Ahme keinen bestimmten Prediger in seinem Stil oder Inhalt nach, denn was zu ihm passt, passt möglicherweise nicht zu dir. Zudem verdirbt Nachahmung deine Kreativität und deine Talente. Halte deine Predigt daher entsprechend dem, was dein Herr dir an Fähigkeiten, Talenten und Wissen gegeben hat.

Was den Anfänger betrifft, so spricht nichts dagegen, dass er hinsichtlich Stil und Inhalt von einem anderen profitiert, jedoch sollte er keine Kopie von ihm sein. Vielmehr soll er ihn als Hilfe zur eigenen Weiterentwicklung nutzen.

[13] „Sei nicht traurig wegen der geringen Zahl der Anwesenden bei dir und freue dich nicht über ihre große Zahl.“

Wisse - möge Allah durch dich Nutzen bringen -, dass die Seele nach einer großen Zahl von Zuhörern und Anwesenden verlangt, insbesondere unter deinen Verwandten und Freunden. Vielleicht fragst du nach ihrer Anwesenheit oder tadelst - auch wenn nur in deinem Herzen - die Abwesenheit eines von ihnen. So kämpfe gegen deine Seele, um dich von dieser Krankheit zu befreien, denn seine Abwesenheit bei dir bedeutet nicht, dass du schwach bist. Vielmehr kann es sein, dass er Ruhe und Nutzen bei einem anderen Prediger findet, oder wegen der Nähe zu seinem Wohnort, oder aus anderen Gründen.

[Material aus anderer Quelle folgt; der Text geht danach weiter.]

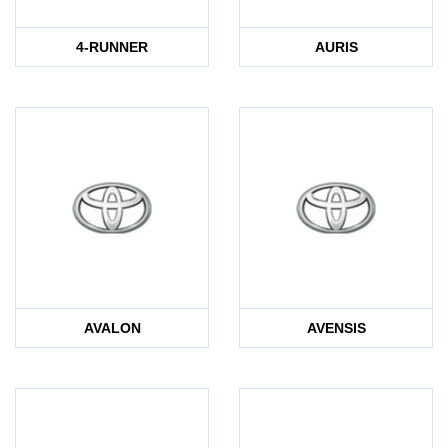
4-RUNNER
AURIS
AVALON
AVENSIS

Der aufrichtige Prediger freut sich, wenn er hört, dass die Menschen bei einem anderen Prediger anwesend sind, spricht Bittgebete zu Allah um Rechtleitung und Nutzen für ihn und lobt ihn, wenn er Gutes über ihn erfährt.

Und wenn du die geringe Anwesenheit bei dir und das Abwenden der Menschen von dir siehst, so ziehe dich selbst zur Rechenschaft, denn der Fehler könnte bei dir liegen: entweder aufgrund der Schwäche deiner Ausdrucksweise, der Schwäche des Inhalts, den du vorträgst, deiner Verlängerung der Predigt, der Schwäche deiner Aufrichtigkeit oder aus anderen Gründen.

Bitte aufrichtige und wohlmeinende Brüder um Rat, lade sie ein, bei dir anwesend zu sein oder sich deine Ansprache anzuhören, und bitte sie aufrichtig darum, dir ihre Anmerkungen und Meinungen mitzuteilen. So wirst du - mit der Erlaubnis Allahs, des Erhabenen - nützliche Ergebnisse erzielen.

[14] „Die Wichtigkeit der guten Vorbereitung.“

Wenn du zu denjenigen gehörst, die die Predigt frei halten, dann musst du dich gut darauf vorbereiten und darfst darin niemals nachlässig sein, auch wenn dir das Thema einfach und leicht erscheint und du bereits zuvor darauf eingegangen bist.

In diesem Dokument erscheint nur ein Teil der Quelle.